No. 83 Group Support Unit RAF was a "holding unit" for aircraft and pilots in WW2, supplying them to operational RAF combat squadrons.

==History==
No 83 SGU was formed in March 1944 at RAF Redhill, and was there until 25 June 1944 () later moving to RAF Bognor, RAF Thorney Island, RAF Westhampnett and RAF Dunsfold in Surrey.

No 83 GSU maintained a substantial number of combat aircraft of all types, ready to replace losses in combat squadrons in the field. Pilots were often "rotated out" to combat squadrons within a few days of arrival.
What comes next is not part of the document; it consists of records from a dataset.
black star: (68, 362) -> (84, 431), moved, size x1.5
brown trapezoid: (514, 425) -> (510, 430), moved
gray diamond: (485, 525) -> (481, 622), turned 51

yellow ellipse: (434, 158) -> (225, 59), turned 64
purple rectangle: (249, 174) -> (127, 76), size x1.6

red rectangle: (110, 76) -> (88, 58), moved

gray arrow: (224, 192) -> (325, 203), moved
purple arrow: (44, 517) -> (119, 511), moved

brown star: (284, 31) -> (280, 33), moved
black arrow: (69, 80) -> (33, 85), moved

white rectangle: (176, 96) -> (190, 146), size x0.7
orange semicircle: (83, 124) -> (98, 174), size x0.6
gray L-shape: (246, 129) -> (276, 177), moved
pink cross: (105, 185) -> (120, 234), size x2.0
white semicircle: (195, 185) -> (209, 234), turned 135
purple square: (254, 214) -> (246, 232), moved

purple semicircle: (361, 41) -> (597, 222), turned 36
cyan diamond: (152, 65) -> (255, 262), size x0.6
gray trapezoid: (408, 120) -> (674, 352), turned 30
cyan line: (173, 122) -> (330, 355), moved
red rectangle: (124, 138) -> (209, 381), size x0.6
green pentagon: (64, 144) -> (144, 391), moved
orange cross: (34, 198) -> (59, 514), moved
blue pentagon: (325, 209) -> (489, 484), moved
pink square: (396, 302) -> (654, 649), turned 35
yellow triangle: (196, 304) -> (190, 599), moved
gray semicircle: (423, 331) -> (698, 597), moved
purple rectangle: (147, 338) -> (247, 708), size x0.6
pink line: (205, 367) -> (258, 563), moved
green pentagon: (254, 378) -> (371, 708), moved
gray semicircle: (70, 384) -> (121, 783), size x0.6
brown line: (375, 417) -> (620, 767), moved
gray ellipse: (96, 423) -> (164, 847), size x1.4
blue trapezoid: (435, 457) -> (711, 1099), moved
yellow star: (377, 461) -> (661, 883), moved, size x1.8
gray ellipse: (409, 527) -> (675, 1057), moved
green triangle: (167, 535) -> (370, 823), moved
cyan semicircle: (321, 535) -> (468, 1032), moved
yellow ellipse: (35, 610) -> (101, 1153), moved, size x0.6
The instructors were usually pilots who were "resting" between operational tours. 83 GSU also operated "conversion flights" to train pilots on new aircraft types and maintain combat readiness of the existing pool of pilots.

In November 1944 83 GSU arrived at RAF Westhampnett in West Sussex, bringing with it Spitfires, Mustangs and Typhoons.

Flying accidents were not uncommon. On 9 February 1945 Flight Officer John Nesbitt Beattie was flying Typhoon 1B Serial MN704 when the aircraft suffered an engine malfunction leading to a crash in which Beattie was killed. On June 26, 1945, Flight Lieutenant Theos Llewellyn Lewis was flying Typhoon 1B EK432 over Dunsfold, Surrey carrying out a practice rocket attack on the aerodrome when his aircraft crashed and he was killed.

83 GSU RAF was disbanded in October 1945.